Holman, the Glasgow community worker who befriended Duncan Smith, wrote in the Guardian recently that he could "no longer recognise the Iain Duncan Smith with whom I have had a cross-party friendship for eight years".
"The Duncan Smith I knew was a politician who almost wept at the plight of the poor. My guess is that, in order to reach his goal of a universal credit scheme, he has had to mollify the Chancellor ... and that can only be done by being like those Tories who take pleasure in punishing the poor."
Iain Duncan Smith's UK welfare reforms
* Benefits replaced by a "universal credit" plus extras for children, housing costs, disability and caring.
* Household total capped at £500 ($946) a week.
* Housing allowances based on cheapest 30 per cent of local rents for each family size.
* Each extra pound of income cuts benefit by 65p ($1.22).
* Tighter medical work tests; sick notes replaced by "fit notes" stating what a person can do.
* Sole parents must look for work when youngest child turns 5.
* No restrictions on sole parents having more babies while on a benefit.
* Help for beneficiaries to get work contracted to companies and non-profits who will be paid by results
Paula Rebstock's NZ proposals
* Benefits replaced by Jobseeker Support plus extras for children, housing costs, disability and caring.
* No cap per household.
* Housing allowances fixed at flat rate for each region.

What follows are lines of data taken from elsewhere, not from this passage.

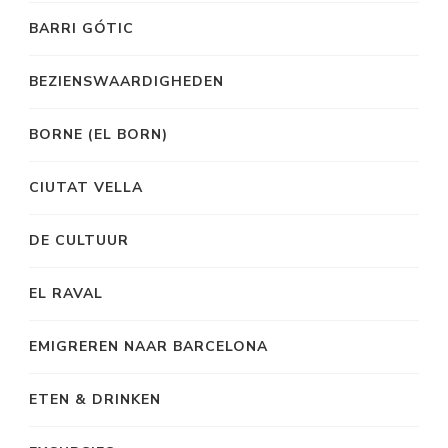
BARRI GÓTIC
BEZIENSWAARDIGHEDEN
BORNE (EL BORN)
CIUTAT VELLA
DE CULTUUR
EL RAVAL
EMIGREREN NAAR BARCELONA
ETEN & DRINKEN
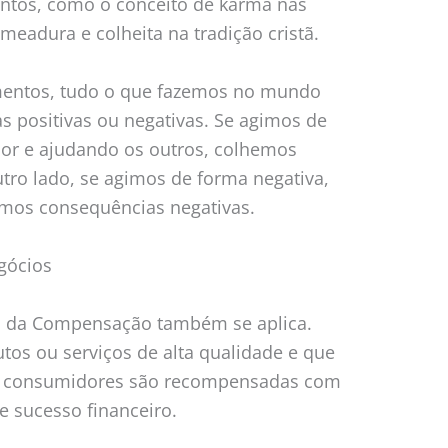
entos, como o conceito de karma nas
semeadura e colheita na tradição cristã.
entos, tudo o que fazemos no mundo
s positivas ou negativas. Se agimos de
lor e ajudando os outros, colhemos
tro lado, se agimos de forma negativa,
emos consequências negativas.
gócios
i da Compensação também se aplica.
os ou serviços de alta qualidade e que
s consumidores são recompensadas com
e e sucesso financeiro.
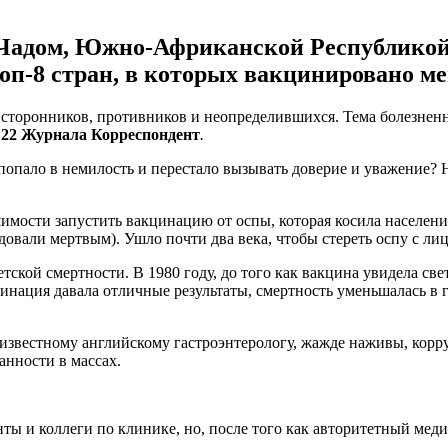
Чадом, Южно-Африканской Республикой,
п-8 стран, в которых вакцинировано ме
 сторонников, противников и неопределившихся. Тема болезненн
22 Журнала Корреспондент
.
опало в немилость и перестало вызывать доверие и уважение? 
 решимости запустить вакцинацию от оспы, которая косила насел
вали мертвым). Ушло почти два века, чтобы стереть оспу с лиц
ской смертности. В 1980 году, до того как вакцина увидела све
кцинация давала отличные результаты, смертность уменьшалась в
оизвестному английскому гастроэнтерологу, жажде наживы, кор
анности в массах.
ты и коллеги по клинике, но, после того как авторитетный меди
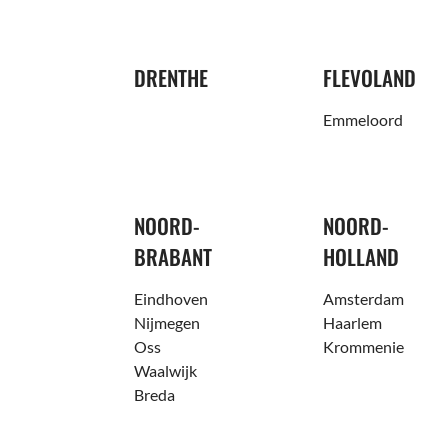
DRENTHE
FLEVOLAND
Emmeloord
NOORD-
NOORD-
BRABANT
HOLLAND
Eindhoven
Amsterdam
Nijmegen
Haarlem
Oss
Krommenie
Waalwijk
Breda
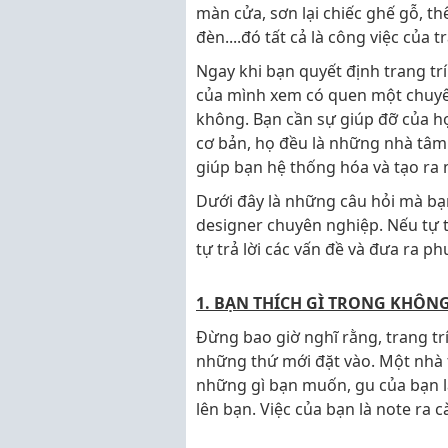
màn cửa, sơn lại chiếc ghế gỗ, t
đèn....đó tất cả là công việc của tr
Ngay khi bạn quyết định trang trí l
của mình xem có quen một chuyên
không. Bạn cần sự giúp đỡ của họ
cơ bản, họ đều là những nhà tâm 
giúp bạn hệ thống hóa và tạo ra
Dưới đây là những câu hỏi mà bạn
designer chuyên nghiệp. Nếu tự 
tự trả lời các vấn đề và đưa ra p
1. BẠN THÍCH GÌ TRONG KHÔNG 
Đừng bao giờ nghĩ rằng, trang trí
những thứ mới đặt vào. Một nhà 
những gì bạn muốn, gu của bạn là
lên bạn. Việc của bạn là note ra c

* Each extra dollar of income cuts support by 55c above $20 a week.
* All sick and disabled assumed capable of working unless medical tests shows they can't; sick notes replaced by fit notes stating what a person can do.
* Sole parents must look for part-time work when youngest child turns 3 and full-time work when child turns 6.
* Sole parents on benefit who have new baby must look for work when infant is 14 weeks.
* Work help for beneficiaries run by firms, non-profits and iwi.